He formed the Phillips Screw Company, patented a modified version of Thompson’s cruciform

design, and right away he was able to convince companies all over the US of its capabilities. Not as protective of his work as Robertson, Phillips licensed his design to just about anyone who was willing to pay. The screw was soon found in hundreds of assembly lines and thousands of products, including the GM assembly plant for Cadillacs and, later, Ford’s plants as well. By 1939, 20 companies worldwide were manufacturing Phillips’ screws, and the Phillips Screw Company grossed a fortune, never having had to manufacture any screws or drivers.

Phillips Head Screws and drivers came to dominate the American marketplace. Eventually finding their way from industrial applications to the homes and toolboxes of handymen, homeowners, and craftspeople. By the middle of the 20th century, it was nearly ubiquitous.

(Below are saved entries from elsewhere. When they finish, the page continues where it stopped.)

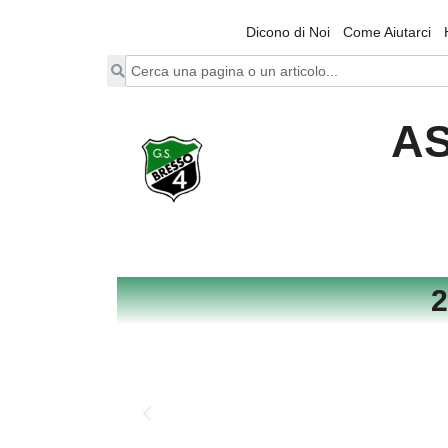
Dicono di Noi
Come Aiutarci
AS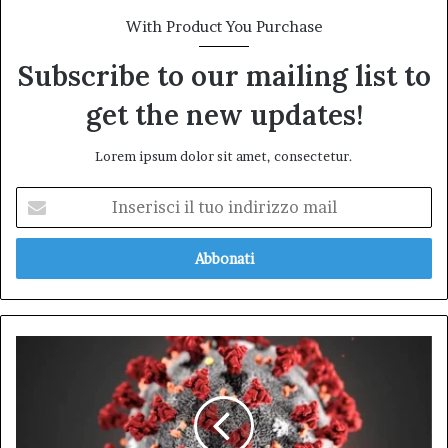
With Product You Purchase
Subscribe to our mailing list to
get the new updates!
Lorem ipsum dolor sit amet, consectetur.
Inserisci
il
tuo
indirizzo
mail
Covid-
19
Sintomi
nel
2024: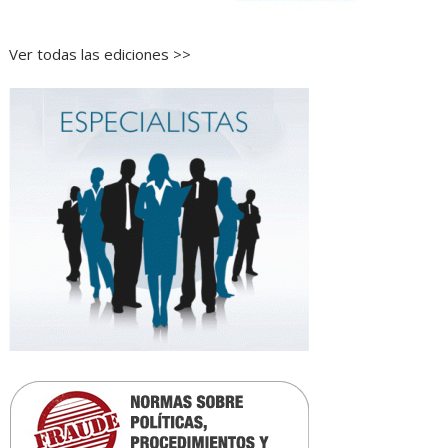
Ver todas las ediciones >>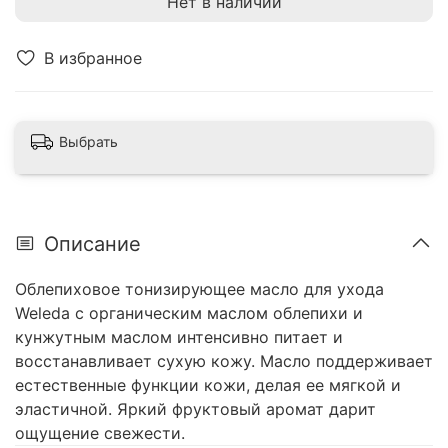
Нет в наличии
В избранное
Выбрать
Описание
Облепиховое тонизирующее масло для ухода
Weleda с органическим маслом облепихи и
кунжутным маслом интенсивно питает и
восстанавливает сухую кожу. Масло поддерживает
естественные функции кожи, делая ее мягкой и
эластичной. Яркий фруктовый аромат дарит
ощущение свежести.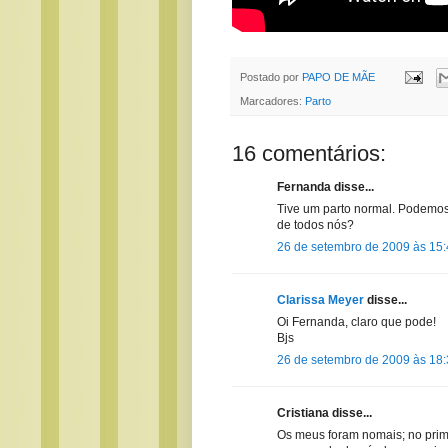
Postado por
PAPO DE MÃE
Marcadores:
Parto
16 comentários:
Fernanda disse...
Tive um parto normal. Podemo
de todos nós?
26 de setembro de 2009 às 15
Clarissa Meyer
disse...
Oi Fernanda, claro que pode!
Bjs
26 de setembro de 2009 às 18
Cristiana disse...
Os meus foram nomais; no prim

Many driver and screw designs have evolved over the last century or so. And each has their own merits and drawbacks. Despite what a boastful Canadian woodworker, or a 1930s assembly line worker might tell you, there is no perfect screw for every situation. However, thanks to great minds like Archytas and Archimedes, and great entrepreneurs like Phillips and Robertson, the value of the screw is well-known. The simple machine that makes the things we use and the things we make, makeable.